**The task**
Your answer should hold only the lines from the one with "خفض السعرات الحرارية المتناولة وبالتالي تسهيل" through the end of the listing below, each retyped exactly.

**Record set**
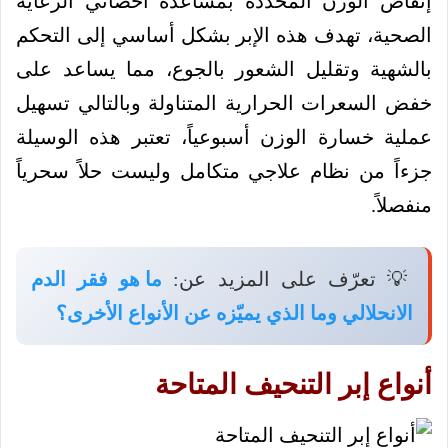
إنقاص الوزن المحددة بمساعدة أخصائي الرعاية
الصحية، تهدف هذه الإبر بشكل أساسي إلى التحكم
بالشهية وتقليل الشعور بالجوع، مما يساعد على
خفض السعرات الحرارية المتناولة وبالتالي تسهيل
عملية خسارة الوزن أسبوعياً، تعتبر هذه الوسيلة
جزءاً من نظام علاجي متكامل وليست حلاً سحرياً
منفصلاً.
💡 تعرّف على المزيد عن:
ما هو فقر الدم
الانحلالي وما الذي يميّزه عن الأنواع الأخرى؟
أنواع إبر التنحيف المتاحة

**Result of the exercise**
خفض السعرات الحرارية المتناولة وبالتالي تسهيل
عملية خسارة الوزن أسبوعياً، تعتبر هذه الوسيلة
جزءاً من نظام علاجي متكامل وليست حلاً سحرياً
منفصلاً.
💡 تعرّف على المزيد عن:
ما هو فقر الدم
الانحلالي وما الذي يميّزه عن الأنواع الأخرى؟
أنواع إبر التنحيف المتاحة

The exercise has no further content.